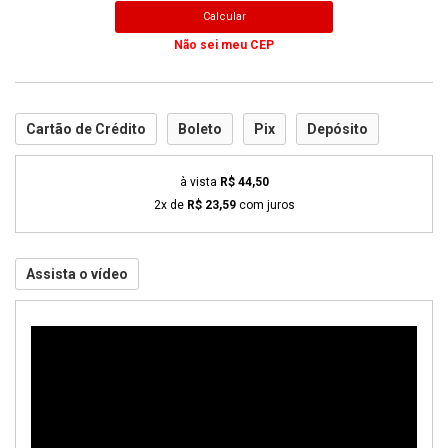
Calcular
Não sei meu CEP
Cartão de Crédito
Boleto
Pix
Depósito
à vista
R$ 44,50
2x de
R$ 23,59
com juros
Assista o vídeo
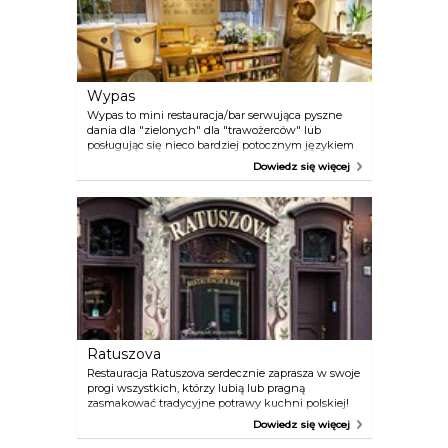
Wypas
Wypas to mini restauracja/bar serwująca pyszne
dania dla "zielonych" dla "trawożerców" lub
posługując się nieco bardziej potocznym językiem
dla wegetarian i wegan. Menu, bazujące w 100% na
Dowiedz się więcej
roślinnych produktach zmienia się codziennie.
Serwowane jedzenie jest świeże, zdrowe,
przygotowywane również z myślą o osobach
uczulonych na gluten, orzechy czy laktozę. W
menu można zawsze również odnaleźć wiele dań
inspirowanych produktami sezonowymi.
Ratuszova
Restauracja Ratuszova serdecznie zaprasza w swoje
progi wszystkich, którzy lubią lub pragną
zasmakować tradycyjne potrawy kuchni polskiej!
Ratuszova uwodzi także wyjątkowym położeniem,
Dowiedz się więcej
bezpośrednio na płycie Starego Rynku. Zaledwie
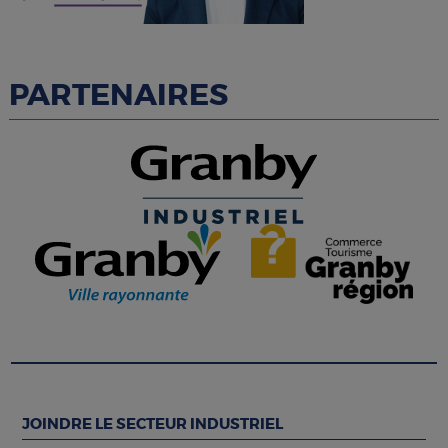
PARTENAIRES
JOINDRE LE SECTEUR INDUSTRIEL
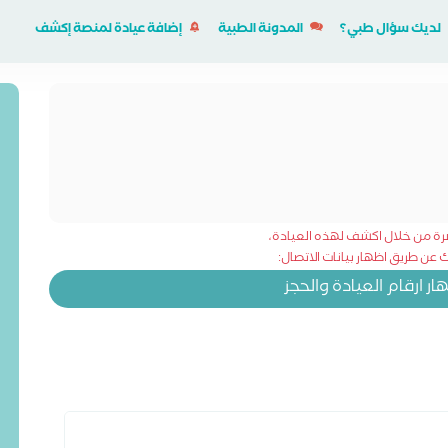
لديك سؤال طبي؟
المدونة الطبية
إضافة عيادة لمنصة إكشف
شرة من خلال اكشف لهذه العيادة،
عن طريق اظهار بيانات الاتصال:
 ارقام العيادة والحجز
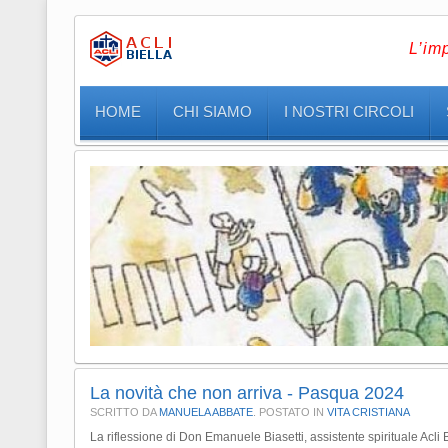
L’im
HOME
CHI SIAMO
I NOSTRI CIRCOLI
La novità che non arriva - Pasqua 2024
SCRITTO DA
MANUELA ABBATE
. POSTATO IN
VITA CRISTIANA
La riflessione di Don Emanuele Biasetti, assistente spirituale Acli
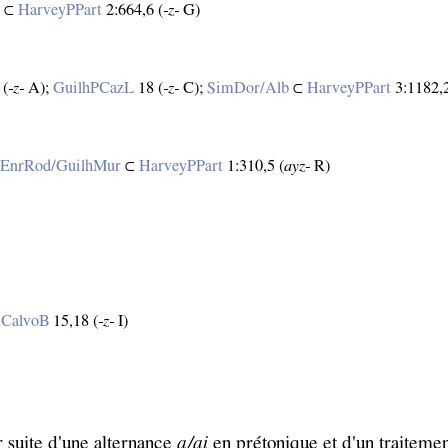
s
⊂
HarveyPPart
2:664,6 (
‑z‑
G)
 (
‑z‑
A);
GuilhPCazL
18 (
‑z‑
C);
SimDor/Alb
⊂
HarveyPPart
3:1182,2
;
EnrRod/GuilhMur
⊂
HarveyPPart
1:310,5 (
ayz‑
R)
CalvoB
15,18 (
‑z‑
I)
r suite d'une alternance
a/ai
en prétonique et d'un traiteme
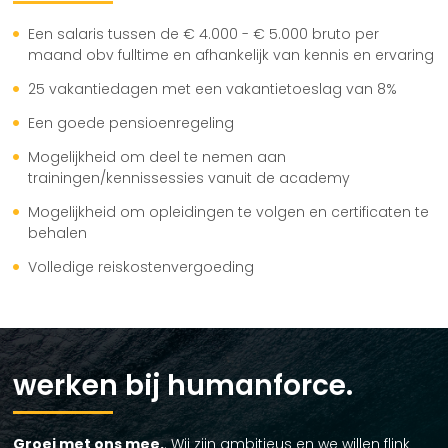
Een salaris tussen de € 4.000 - € 5.000 bruto per
maand obv fulltime en afhankelijk van kennis en ervaring
25 vakantiedagen met een vakantietoeslag van 8%
Een goede pensioenregeling
Mogelijkheid om deel te nemen aan
trainingen/kennissessies vanuit de academy
Mogelijkheid om opleidingen te volgen en certificaten te
behalen
Volledige reiskostenvergoeding
werken bij humanforce.
Groei met ons mee.
. Wij zijn ambitieus en we willen flink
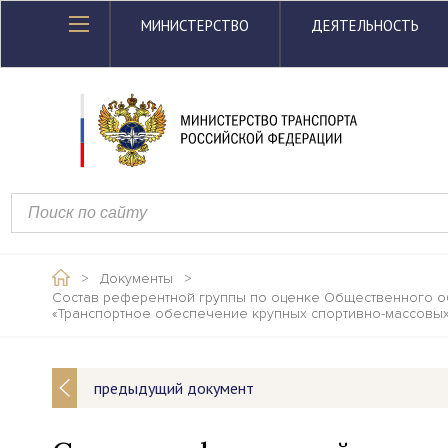
МИНИСТЕРСТВО
ДЕЯТЕЛЬНОСТЬ
>
Документы
>
Состав референтной группы по оценке Общественного обс
«Транспортное обеспечение крупных спортивно-массовых
предыдущий документ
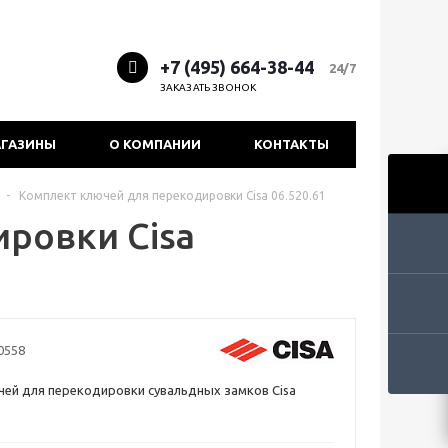
+7 (495) 664-38-44
24/7
ЗАКАЗАТЬ ЗВОНОК
ГАЗИНЫ
О КОМПАНИИ
КОНТАКТЫ
-
Комплект ключей для перекодировки Cisa 06.520.61
ровки Cisa
0558
ей для перекодировки сувальдных замков Cisa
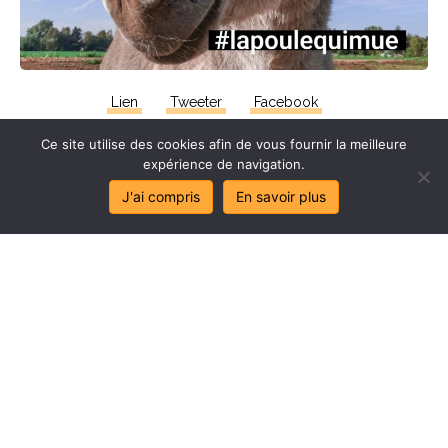
Lien
Tweeter
Facebook
Ce site utilise des cookies afin de vous fournir la meilleure
expérience de navigation.
J'ai compris
En savoir plus
Stop
au
sa
l
age
de
mes
lo
c
aux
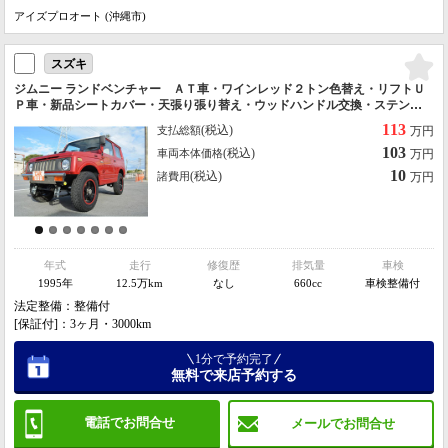
アイズプロオート (沖縄市)
スズキ
ジムニー ランドベンチャー ＡＴ車・ワインレッド２トン色替え・リフトＵ
Ｐ車・新品シートカバー・天張り張り替え・ウッドハンドル交換・ステンレ
スＦ／Ｒバンパー・新品ステンレスマフラー・社外フロントグリル・社外ホ
113
(税込)
支払総額
万円
イールタイヤ本土中古車
103
(税込)
車両本体価格
万円
10
(税込)
諸費用
万円
年式
走行
修復歴
排気量
車検
1995年
12.5万km
なし
660cc
車検整備付
法定整備：整備付
[保証付]：3ヶ月・3000km
1分で予約完了
無料で来店予約する
電話でお問合せ
メールでお問合せ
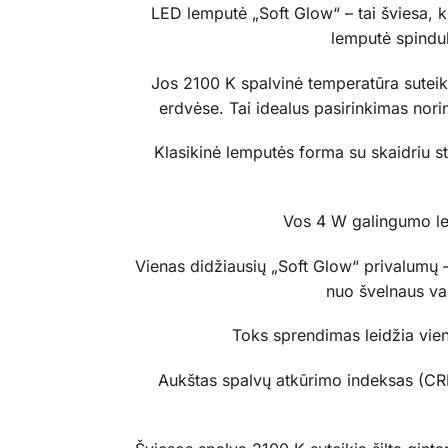
LED lemputė „Soft Glow“ – tai šviesa, kur
lemputė spinduli
Jos 2100 K spalvinė temperatūra suteiki
erdvėse. Tai idealus pasirinkimas nori
Klasikinė lemputės forma su skaidriu st
Vos 4 W galingumo lem
Vienas didžiausių „Soft Glow“ privalumų –
nuo švelnaus vak
Toks sprendimas leidžia vien
Aukštas spalvų atkūrimo indeksas (CRI 8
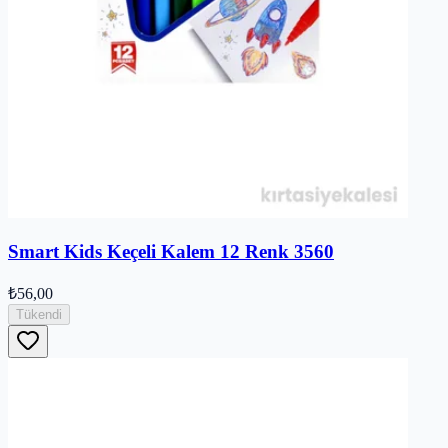
Smart Kids Keçeli Kalem 12 Renk 3560
₺56,00
Tükendi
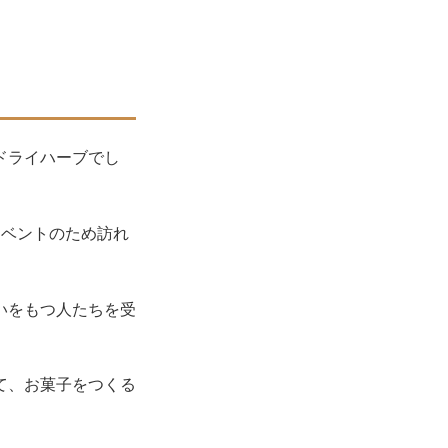
ドライハーブでし
イベントのため訪れ
いをもつ人たちを受
て、お菓子をつくる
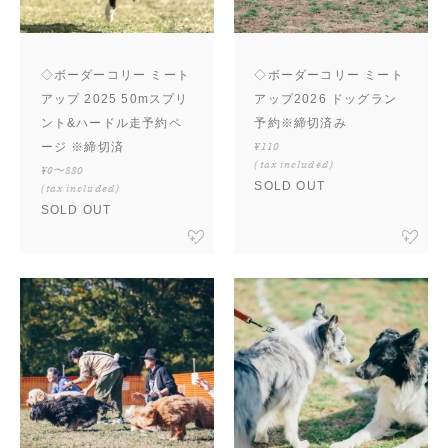
◇ボーダーコリー ミート
◇ボーダーコリー ミート
アップ 2025 50mスプリ
アップ2026 ドッグラン
ント&ハードル走予約ペ
予約※締切済み
ージ ※締切済
¥110
(tax included)
¥0〜880
SOLD OUT
(tax included)
SOLD OUT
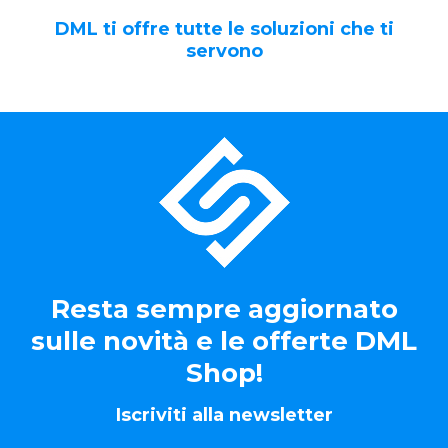
DML ti offre tutte le soluzioni che ti
servono
Resta sempre aggiornato
sulle novità e le offerte DML
Shop!
Iscriviti alla newsletter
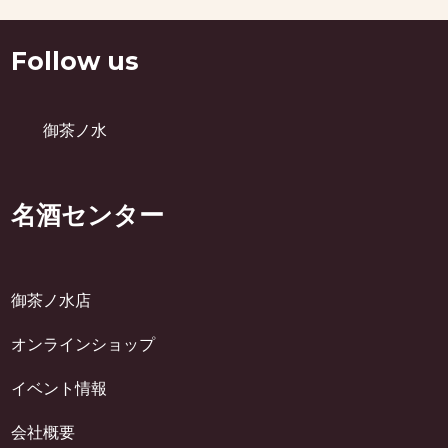
Follow us
御茶ノ水
名酒センター
御茶ノ水店
オンラインショップ
イベント情報
会社概要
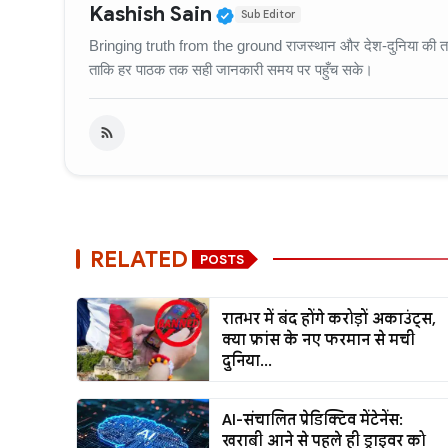
Verified Public Figure
Kashish Sain
Sub Editor
Bringing truth from the ground राजस्थान और देश-दुनिया की ताज़
ताकि हर पाठक तक सही जानकारी समय पर पहुँच सके।
RELATED
POSTS
रातभर में बंद होंगे करोड़ों अकाउंट्स,
क्या फ्रांस के नए फरमान से मची
दुनिया...
AI-संचालित प्रेडिक्टिव मेंटेनेंस:
खराबी आने से पहले ही ड्राइवर को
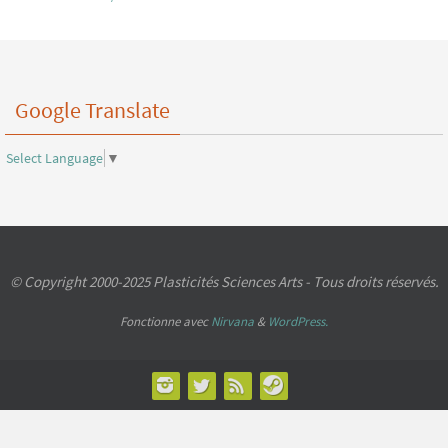
Google Translate
Select Language
▼
© Copyright 2000-2025 Plasticités Sciences Arts - Tous droits réservés.
Fonctionne avec
Nirvana
&
WordPress.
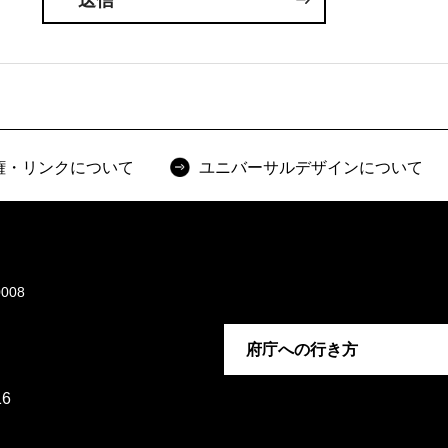
権・リンクについて
ユニバーサルデザインについて
008
府庁への行き方
6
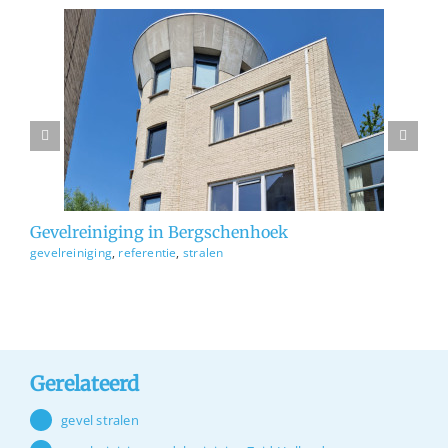
n
gevelreiniging
referentie
stralen
Gevelreiniging in Bergschenhoek
Ge
gevelreiniging
,
referentie
,
stralen
ge
Gerelateerd
gevel stralen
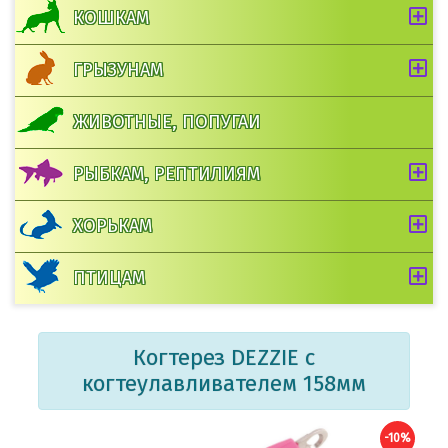
КОШКАМ
ГРЫЗУНАМ
ЖИВОТНЫЕ, ПОПУГАИ
РЫБКАМ, РЕПТИЛИЯМ
ХОРЬКАМ
ПТИЦАМ
Когтерез DEZZIE с
когтеулавливателем 158мм
-10%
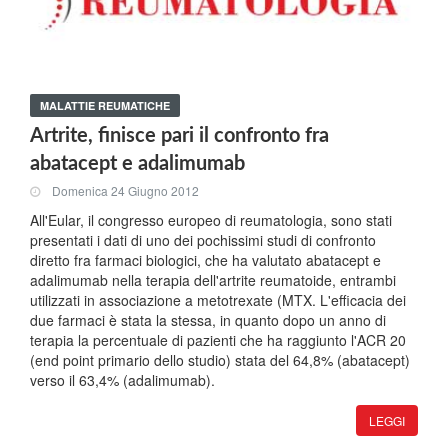
MALATTIE REUMATICHE
Artrite, finisce pari il confronto fra
abatacept e adalimumab
Domenica 24 Giugno 2012
All'Eular, il congresso europeo di reumatologia, sono stati
presentati i dati di uno dei pochissimi studi di confronto
diretto fra farmaci biologici, che ha valutato abatacept e
adalimumab nella terapia dell'artrite reumatoide, entrambi
utilizzati in associazione a metotrexate (MTX. L'efficacia dei
due farmaci è stata la stessa, in quanto dopo un anno di
terapia la percentuale di pazienti che ha raggiunto l'ACR 20
(end point primario dello studio) stata del 64,8% (abatacept)
verso il 63,4% (adalimumab).
LEGGI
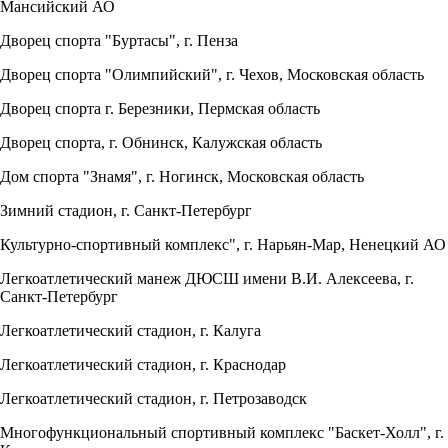
Мансийский АО
Дворец спорта "Буртасы", г. Пенза
Дворец спорта "Олимпийский", г. Чехов, Московская область
Дворец спорта г. Березники, Пермская область
Дворец спорта, г. Обнинск, Калужская область
Дом спорта "Знамя", г. Ногинск, Московская область
Зимний стадион, г. Санкт-Петербург
Культурно-спортивный комплекс", г. Нарьян-Мар, Ненецкий АО
Легкоатлетический манеж ДЮСШ имени В.И. Алексеева, г.
Санкт-Петербург
Легкоатлетический стадион, г. Калуга
Легкоатлетический стадион, г. Краснодар
Легкоатлетический стадион, г. Петрозаводск
Многофункциональный спортивный комплекс "Баскет-Холл", г.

*Exercise prompt:*
The reply should repeat the listing above exactly and contain no pictures.

*Expected output:*
Calcular
Não sei meu CEP
Cartão de Crédito
Boleto
Pix
Depósito
à vista
R$ 44,50
2x de
R$ 23,59
com juros
Assista o vídeo
Wypas
Wypas to mini restauracja/bar serwująca pyszne
dania dla "zielonych" dla "trawożerców" lub
posługując się nieco bardziej potocznym językiem
dla wegetarian i wegan. Menu, bazujące w 100% na
Dowiedz się więcej
roślinnych produktach zmienia się codziennie.
Serwowane jedzenie jest świeże, zdrowe,
przygotowywane również z myślą o osobach
uczulonych na gluten, orzechy czy laktozę. W
menu można zawsze również odnaleźć wiele dań
inspirowanych produktami sezonowymi.
Ratuszova
Restauracja Ratuszova serdecznie zaprasza w swoje
progi wszystkich, którzy lubią lub pragną
zasmakować tradycyjne potrawy kuchni polskiej!
Ratuszova uwodzi także wyjątkowym położeniem,
Dowiedz się więcej
bezpośrednio na płycie Starego Rynku. Zaledwie
PARTENAIRES
JOINDRE LE SECTEUR INDUSTRIEL
لديك سؤال طبي؟
المدونة الطبية
إضافة عيادة لمنصة إكشف
شرة من خلال اكشف لهذه العيادة،
عن طريق اظهار بيانات الاتصال:
 ارقام العيادة والحجز
L’im
HOME
CHI SIAMO
I NOSTRI CIRCOLI
La novità che non arriva - Pasqua 2024
SCRITTO DA
MANUELA ABBATE
. POSTATO IN
VITA CRISTIANA
La riflessione di Don Emanuele Biasetti, assistente spirituale Acli
s
⊂
HarveyPPart
2:664,6 (
‑z‑
G)
 (
‑z‑
A);
GuilhPCazL
18 (
‑z‑
C);
SimDor/Alb
⊂
HarveyPPart
3:1182,2
;
EnrRod/GuilhMur
⊂
HarveyPPart
1:310,5 (
ayz‑
R)
CalvoB
15,18 (
‑z‑
I)
r suite d'une alternance
a/ai
en prétonique et d'un traiteme
Een salaris tussen de € 4.000 - € 5.000 bruto per
maand obv fulltime en afhankelijk van kennis en ervaring
25 vakantiedagen met een vakantietoeslag van 8%
Een goede pensioenregeling
Mogelijkheid om deel te nemen aan
trainingen/kennissessies vanuit de academy
Mogelijkheid om opleidingen te volgen en certificaten te
behalen
Volledige reiskostenvergoeding
werken bij humanforce.
Groei met ons mee.
. Wij zijn ambitieus en we willen flink
МИНИСТЕРСТВО
ДЕЯТЕЛЬНОСТЬ
>
Документы
>
Состав референтной группы по оценке Общественного обс
«Транспортное обеспечение крупных спортивно-массовых
предыдущий документ
+7 (495) 664-38-44
24/7
ЗАКАЗАТЬ ЗВОНОК
ГАЗИНЫ
О КОМПАНИИ
КОНТАКТЫ
-
Комплект ключей для перекодировки Cisa 06.520.61
ровки Cisa
0558
ей для перекодировки сувальдных замков Cisa
Lien
Tweeter
Facebook
Ce site utilise des cookies afin de vous fournir la meilleure
expérience de navigation.
J'ai compris
En savoir plus
Stop
au
sa
l
age
de
mes
lo
c
aux
アイズプロオート (沖縄市)
スズキ
ジムニー ランドベンチャー ＡＴ車・ワインレッド２トン色替え・リフトＵ
Ｐ車・新品シートカバー・天張り張り替え・ウッドハンドル交換・ステンレ
スＦ／Ｒバンパー・新品ステンレスマフラー・社外フロントグリル・社外ホ
113
(税込)
支払総額
万円
イールタイヤ本土中古車
103
(税込)
車両本体価格
万円
10
(税込)
諸費用
万円
年式
走行
修復歴
排気量
車検
1995年
12.5万km
なし
660cc
車検整備付
法定整備：整備付
[保証付]：3ヶ月・3000km
1分で予約完了
無料で来店予約する
電話でお問合せ
メールでお問合せ
LED lemputė „Soft Glow“ – tai šviesa, kur
lemputė spinduli
Jos 2100 K spalvinė temperatūra suteiki
erdvėse. Tai idealus pasirinkimas nori
Klasikinė lemputės forma su skaidriu st
Vos 4 W galingumo lem
Vienas didžiausių „Soft Glow“ privalumų –
nuo švelnaus vak
Toks sprendimas leidžia vien
Aukštas spalvų atkūrimo indeksas (CRI 8
Smart Kids Keçeli Kalem 12 Renk 3560
₺56,00
Tükendi
ドライハーブでし
イベントのため訪れ
いをもつ人たちを受
て、お菓子をつくる
◇ボーダーコリー ミート
◇ボーダーコリー ミート
アップ 2025 50mスプリ
アップ2026 ドッグラン
ント&ハードル走予約ペ
予約※締切済み
ージ ※締切済
¥110
(tax included)
¥0〜880
SOLD OUT
(tax included)
SOLD OUT
DML ti offre tutte le soluzioni che ti
servono
Resta sempre aggiornato
sulle novità e le offerte DML
Shop!
Iscriviti alla newsletter
Follow us
御茶ノ水
名酒センター
御茶ノ水店
オンラインショップ
イベント情報
会社概要
Verified Public Figure
Kashish Sain
Sub Editor
Bringing truth from the ground राजस्थान और देश-दुनिया की ताज़
ताकि हर पाठक तक सही जानकारी समय पर पहुँच सके।
RELATED
POSTS
रातभर में बंद होंगे करोड़ों अकाउंट्स,
क्या फ्रांस के नए फरमान से मची
दुनिया...
AI-संचालित प्रेडिक्टिव मेंटेनेंस:
खराबी आने से पहले ही ड्राइवर को
Google Translate
Select Language
▼
© Copyright 2000-2025 Plasticités Sciences Arts - Tous droits réservés.
Fonctionne avec
Nirvana
&
WordPress.
権・リンクについて
ユニバーサルデザインについて
008
府庁への行き方
6
n
gevelreiniging
referentie
stralen
Gevelreiniging in Bergschenhoek
Ge
gevelreiniging
,
referentie
,
stralen
ge
Gerelateerd
gevel stralen
КОШКАМ
ГРЫЗУНАМ
ЖИВОТНЫЕ, ПОПУГАИ
РЫБКАМ, РЕПТИЛИЯМ
ХОРЬКАМ
ПТИЦАМ
Когтерез DEZZIE с
когтеулавливателем 158мм
-10%
MALATTIE REUMATICHE
Artrite, finisce pari il confronto fra
abatacept e adalimumab
Domenica 24 Giugno 2012
All'Eular, il congresso europeo di reumatologia, sono stati
presentati i dati di uno dei pochissimi studi di confronto
diretto fra farmaci biologici, che ha valutato abatacept e
adalimumab nella terapia dell'artrite reumatoide, entrambi
utilizzati in associazione a metotrexate (MTX. L'efficacia dei
due farmaci è stata la stessa, in quanto dopo un anno di
terapia la percentuale di pazienti che ha raggiunto l'ACR 20
(end point primario dello studio) stata del 64,8% (abatacept)
verso il 63,4% (adalimumab).
LEGGI
Мансийский АО
Дворец спорта "Буртасы", г. Пенза
Дворец спорта "Олимпийский", г. Чехов, Московская область
Дворец спорта г. Березники, Пермская область
Дворец спорта, г. Обнинск, Калужская область
Дом спорта "Знамя", г. Ногинск, Московская область
Зимний стадион, г. Санкт-Петербург
Культурно-спортивный комплекс", г. Нарьян-Мар, Ненецкий АО
Легкоатлетический манеж ДЮСШ имени В.И. Алексеева, г.
Санкт-Петербург
Легкоатлетический стадион, г. Калуга
Легкоатлетический стадион, г. Краснодар
Легкоатлетический стадион, г. Петрозаводск
Многофункциональный спортивный комплекс "Баскет-Холл", г.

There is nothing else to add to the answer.